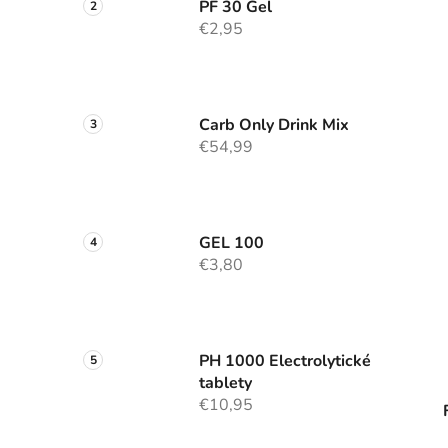
PF 30 Gel
€2,95
Carb Only Drink Mix
€54,99
GEL 100
€3,80
PH 1000 Electrolytické
tablety
€10,95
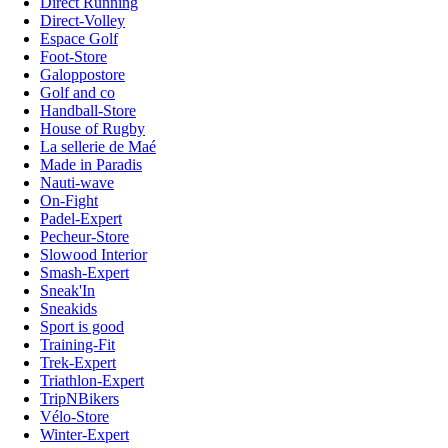
Direct Running
Direct-Volley
Espace Golf
Foot-Store
Galoppostore
Golf and co
Handball-Store
House of Rugby
La sellerie de Maé
Made in Paradis
Nauti-wave
On-Fight
Padel-Expert
Pecheur-Store
Slowood Interior
Smash-Expert
Sneak'In
Sneakids
Sport is good
Training-Fit
Trek-Expert
Triathlon-Expert
TripNBikers
Vélo-Store
Winter-Expert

□ □ □ □ □

▸ Assigned task: Which lines in the listing have the string "Expert"? Pick them out and copy them.

▸ Your solution:
Padel-Expert
Smash-Expert
Trek-Expert
Triathlon-Expert
Winter-Expert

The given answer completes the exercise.